Blache will be unveiling more of his rotation along the defensive line this week as well, giving us a long look at newly-acquired defensive end Jason Taylor. Taylor is expected to help bolster the Redskins' pass rush this season, a sore point for the franchise for several years.

Blache is not known for a tendency to blitz often, and with defensive end Andre Carter (10.5 sacks last season) working opposite Taylor, he hopes to be able to keep it that way.

The tackle rotation is also something to watch closely this week. Youngsters Kedric Golston and Anthony Montgomery are battling for the starting spot alongside veteran Cornelius Griffin and have been pushing each other to elevate their play.

Will veteran cornerback Shawn Springs start at free safety in Landry's place? He has already seen time at free safety this preseason, with third-year player Leigh Torrence starting at corner opposite veteran Fred Smoot, making this is another intriguing story line.

Last week, rookie Kareem Moore got the nod with the first-team defense, will he get another opportunity this week or will one of the other youngsters get their shot? At cornerback, we may also get some hints as to how Blache feels about his backups: Which player comes in to be the fourth corner if a dime package is used?

Rookies Justin Tryon and Matteral Richardson seem to have leg up here, but nothing has been decided.

The punting battle also heats up this week. Veteran Derrick Frost and rookie Durant Brooks have been in a competition for the punting duties since training camp began in July. Neither punter has distanced himself from the other, both having solid outings each week. One of these men needs to step up and take the job.

We may also get an idea of how the coaching staff is leaning in regards to several roster battles taking place this week. With the first round of roster cuts pending (all NFL teams must trim their rosters to 75 players on Tuesday, Aug. 26, teams are allowed a maximum of 80 players at this point) several players will have their last opportunity to showcase their talents.

For the Redskins, this could mean narrowing the search for backups at wide receiver, along the offensive line, at cornerback, safety, and the defensive line.

With five players to be cut, Zorn and his staff could use this as an opportunity to send a message to several players: It's time to "put up or shut up."

The wide-receiving corps could be trimmed to make way for increased practice time to the expected winners of the battles at backups. Wide receiver Anthony Mix is expected to play this week, though he may be slowed by cracked ribs, and he is involved in a very tight battle with Billy McMullen to convince the coaching staff to carry a sixth wideout on the active roster (many teams carry five, while six is not out of the ordinary).

Running back Marcus Mason continues his quest to show the coaches that he is worthy of an opening-day roster spot.

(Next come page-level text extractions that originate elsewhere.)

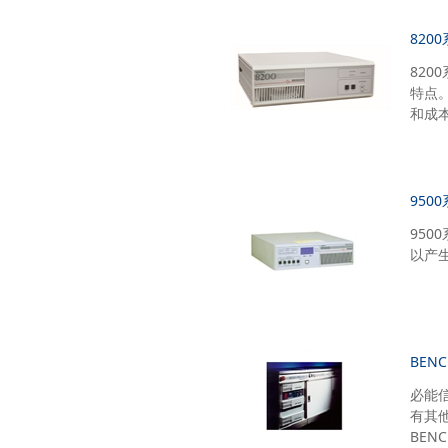
820
82
特点
和成
950
95
以产
BEN
必能
有其
BEN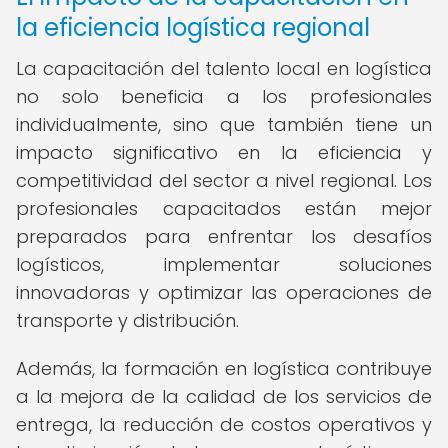
la eficiencia logística regional
La capacitación del talento local en logística
no solo beneficia a los profesionales
individualmente, sino que también tiene un
impacto significativo en la eficiencia y
competitividad del sector a nivel regional. Los
profesionales capacitados están mejor
preparados para enfrentar los desafíos
logísticos, implementar soluciones
innovadoras y optimizar las operaciones de
transporte y distribución.
Además, la formación en logística contribuye
a la mejora de la calidad de los servicios de
entrega, la reducción de costos operativos y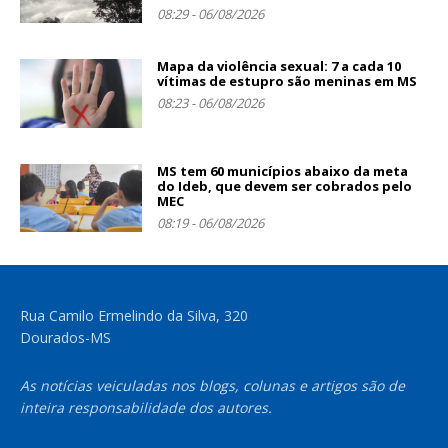
08:29 - 06/08/2026
Mapa da violência sexual: 7 a cada 10
vítimas de estupro são meninas em MS
08:23 - 06/08/2026
MS tem 60 municípios abaixo da meta
do Ideb, que devem ser cobrados pelo
MEC
08:19 - 06/08/2026
Rua Camilo Ermelindo da Silva, 320
Dourados-MS
As notícias veiculadas nos blogs, colunas e artigos são de
inteira responsabilidade dos autores.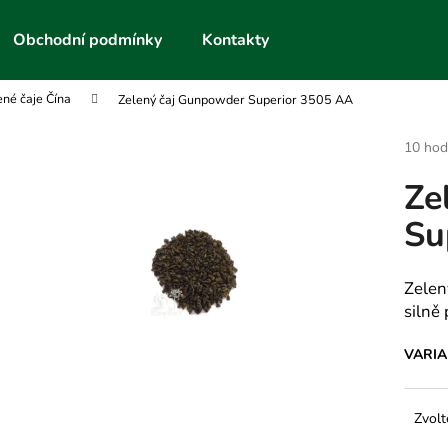
Obchodní podmínky
Kontakty
ené čaje Čína
Zelený čaj Gunpowder Superior 3505 AA
Co potřebujete najít?
Průmě
10 hod
hodnoc
Ze
produk
HLEDAT
je
Su
3,6
z
5
Doporučujeme
hvězdič
Zelen
silně 
VARI
Zvolt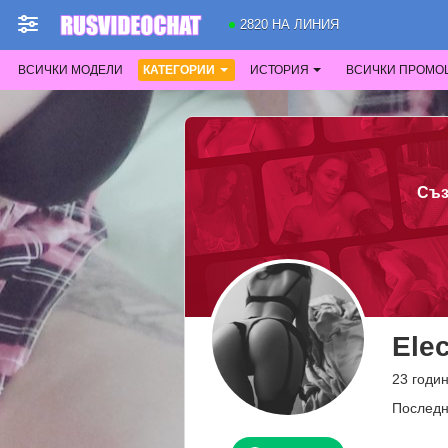
2820 НА ЛИНИЯ
ВСИЧКИ МОДЕЛИ
КАТЕГОРИИ
ИСТОРИЯ
ВСИЧКИ ПРОМО
Съз
Ele
23 годин
Последн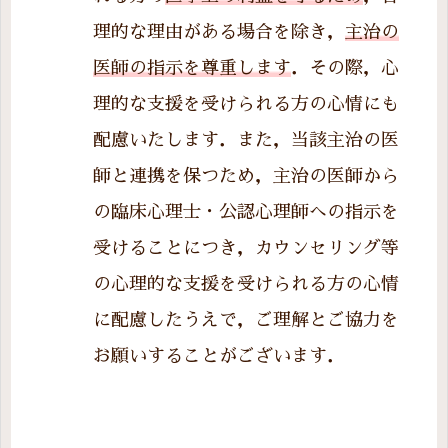
理的な理由がある場合を除き，
主治の
医師の指示を尊重します
．その際，心
理的な支援を受けられる方の心情にも
配慮いたします．また，当該主治の医
師と連携を保つため，主治の医師から
の臨床心理士・公認心理師への指示を
受けることにつき，カウンセリング等
の心理的な支援を受けられる方の心情
に配慮したうえで，ご理解とご協力を
お願いすることがございます．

On defense, it is likely the defensive backfield to be trimmed first. The Redskins are facing difficult decisions here as well. With an extreme lack of experience at safety, there are several players "on the bubble" and will need to standout this week in order to keep their dreams of making the opening-day roster alive.

Special teams are always a key in the preseason. But for many of the Redskins' hopefuls, special-teams play will be particularly important. While a player may play well when at his "regular" position, the numbers crunch all NFL teams will face forces them to make decisions that are "roster efficient."

This means that versatility is critical for backup players at every position; that means playing well on special teams.

So "game on" 'Skins fans, the regular season is just around the corner!